Someone who is now known for her angelic purity and depth as a singer of roots rock and folk, Little actually ripped it up in punk bands while attending high school at Sheldon-Williams and Balfour collegiates in the early 1990's.

She sang with Sexy Sister Mary and Nonetheless, and later put time in with local blues rock powerhouse, DD and The Dynamiters. (She was one of the Dynamiters.) It was also around this time that Little began to discover her muse as a songwriter.

"Usually I pick up the guitar when I'm not feeling all that well, for whatever reason," she admits with a smile. "It could be financial, it could be emotional, it could be physical. I use (songwriting) to bring myself up.

"A lot of my songs have to do with standing up and pushing on. You know, working as hard as you can with the life that you've got. I tend to write about that stuff a lot.
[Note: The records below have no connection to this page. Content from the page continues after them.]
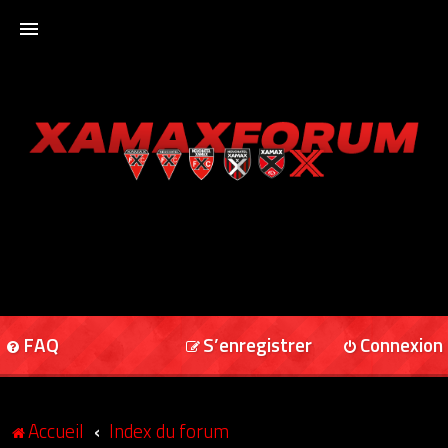
ACCUEIL
XAMAXFORUM
XAMAXONLINE
FAQ
S’enregistrer
Connexion
Accueil
Index du forum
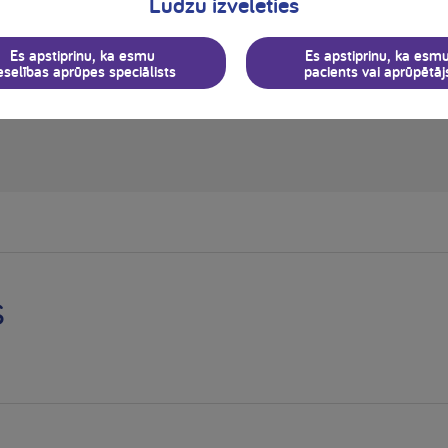
Lūdzu izvēlēties
niem un zīdaiņiem
Pieaugušajiem
Medicīnas ier
Es apstiprinu, ka esmu
Es apstiprinu, ka esm
eselības aprūpes speciālists
pacients vai aprūpētāj
N BĒRNIEM SORTIMENTA KATALOGS
ENTERĀLĀS BAROŠANA
s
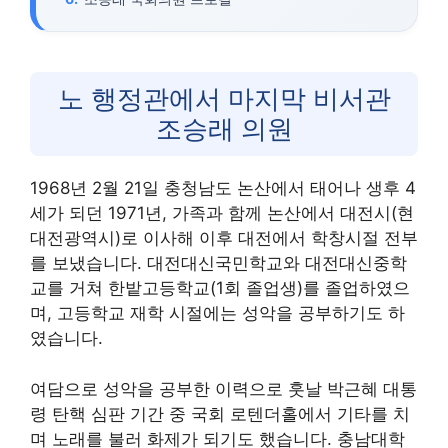
노 행정관에서 마지막 비서관
조승래 의원
1968년 2월 21일 충청남도 논산에서 태어나 생후 4
세가 되던 1971년, 가족과 함께 논산에서 대전시(현
대전광역시)로 이사해 이후 대전에서 학창시절 전부
를 보냈습니다. 대전대신국민학교와 대전대신중학
교를 거쳐 한밭고등학교(1회 졸업생)를 졸업하였으
며, 고등학교 재학 시절에는 성악을 공부하기도 하
였습니다.
여담으로 성악을 공부한 이력으로 훗날 박근혜 대통
령 탄핵 심판 기간 중 국회 로텐더홀에서 기타를 치
며 노래를 불러 화제가 되기도 했습니다. 충남대학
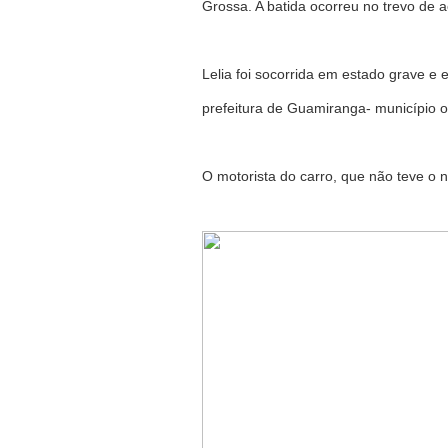
Grossa. A batida ocorreu no trevo de 
Lelia foi socorrida em estado grave e
prefeitura de Guamiranga- município o
O motorista do carro, que não teve o 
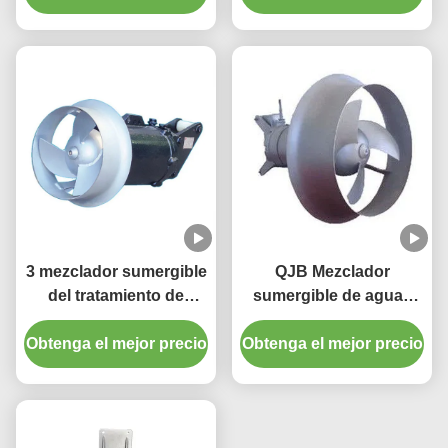
inoxidable del arrabio
reductor de acero
inoxidable de hierro
fundido
3 mezclador sumergible
QJB Mezclador
del tratamiento de
sumergible de aguas
aguas de la bomba
residuales de alta
Obtenga el mejor precio
1400RPM 260m m del
Obtenga el mejor precio
presión para tanques
mezclador de la fase
de aireación de bloque
1.5KW 250N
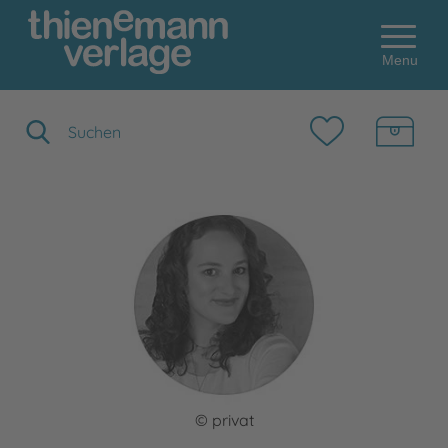
Menu
Suchbegriff eingeben
© privat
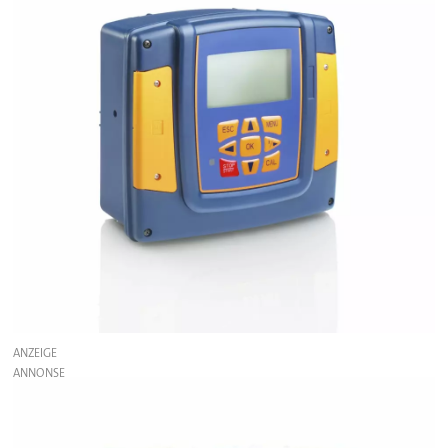
ANZEIGE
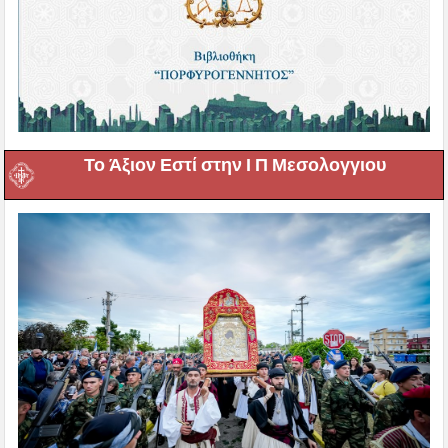
Το Άξιον Εστί στην Ι Π Μεσολογγιου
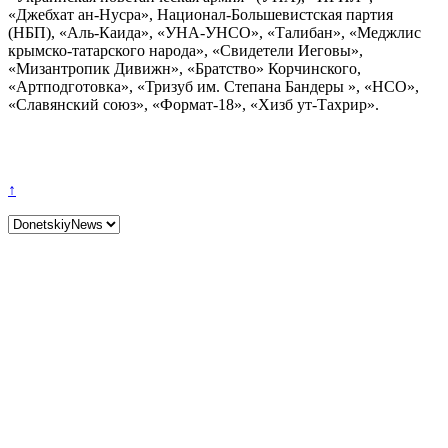
«Джебхат ан-Нусра», Национал-Большевистская партия
(НБП), «Аль-Каида», «УНА-УНСО», «Талибан», «Меджлис
крымско-татарского народа», «Свидетели Иеговы»,
«Мизантропик Дивижн», «Братство» Корчинского,
«Артподготовка», «Тризуб им. Степана Бандеры », «НСО»,
«Славянский союз», «Формат-18», «Хизб ут-Тахрир».
↑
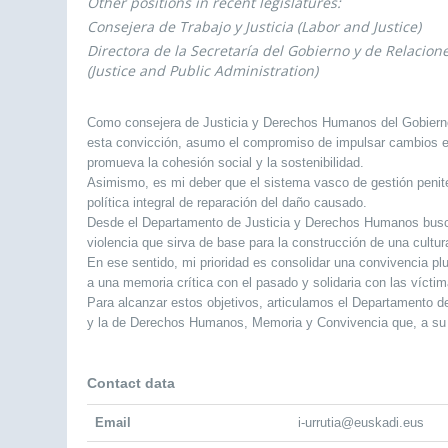
Other positions in recent legislatures:
Consejera de Trabajo y Justicia (Labor and Justice)
Directora de la Secretaría del Gobierno y de Relacion
(Justice and Public Administration)
Como consejera de Justicia y Derechos Humanos del Gobierno 
esta convicción, asumo el compromiso de impulsar cambios est
promueva la cohesión social y la sostenibilidad.
Asimismo, es mi deber que el sistema vasco de gestión penite
política integral de reparación del daño causado.
Desde el Departamento de Justicia y Derechos Humanos busc
violencia que sirva de base para la construcción de una cultu
En ese sentido, mi prioridad es consolidar una convivencia p
a una memoria crítica con el pasado y solidaria con las víctim
Para alcanzar estos objetivos, articulamos el Departamento d
y la de Derechos Humanos, Memoria y Convivencia que, a su v
Contact data
Email
i-urrutia@euskadi.eus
"I also write a lot of metaphorical stuff so that people can't take anything personally," she adds, laughing. "It will still be 'I' or 'you' or 'we', but people can take from them what they will, because they're applicable to many situations."

Little has parlayed her songwriting exploits into an outstanding five-song demo that she recorded with Jason Plumb in 2001.

Tunes such as "So Much More,", "Crazy," "2 Ton Truck," "Open Arms" and "Cowboy" will stand as a precursor to her debut full-length CD, which LIttle hopes to have ready in time for a scheduled CBC concert Series appearance in May.

Meanwhile, she continues to gig regularly around the city and did a West Coast tour last summer. Appearing both as a solo acoustic act and with The Litttle Heidi Band, Little enjoys the security of the full band that will be behind her during an appearance tonight at The State's Battle Of The Bands.
- by Gerry Krochak for the Regina Leader-Post 2003


Discography

Heidi Little - Self Titled EP, 2000

Live in a ShuBox -CD LP, CD BABY (internet release), 2003

Photos

Feeling a bit camera shy

Bio

The journey began in 1999. Five songs were produced, recorded and mastered under the mentorship of Juno award winning, gold record holding Jason Plumb; formerly with The Walton’s. The first single Cowboy was picked up by numerous television series, independent films and proceeded to sell couple thousands of copies. Shortly thereafter Heidi Little began booking more of western Canada, playing major folk festivals, and opening for the likes of Holly McNarland, The Northern Pikes, the Sky Diggers, The Walton’s, and Bill Bourne. A documentary called “Karaoke Night at the Plains was airing nationally on CTV and CBC. It showcases Heidi’s earlier work, and the beginnings of her budding musical career, and is currently enjoying medium rotation status. Since Heidi Little’s release of Live In A Shu Box, songs that ended up being recorded and supported by CBC radio for their Gallery series Christmas 2003, and has aired nationally as a whole program called “True Believer”, Little has toured three countries. In Mexico Heidi performed live on three television programs complete with a translator, "You said” was on rotation with five radio stations in the upper North Eastern regions of Mexico and seven hundred copies of the disc were sold. What would follow would be an eighteen date, independent solo tour going to coffee houses and ampi-theatres throughout Texas, Arizona and California.
The Windrift International songwriting competition placed “Angel” as third runner up in December 2004. The Canadian Music Week/Rock 94 radio placed a new song “Movin On” as first place for the Regional competition, with Nationals being held March 5th, 2005 in Toronto at this years CMW’s. Currently an Eastern Canadian tour is in the planning stages and the summer festival touring circuit is the main focus.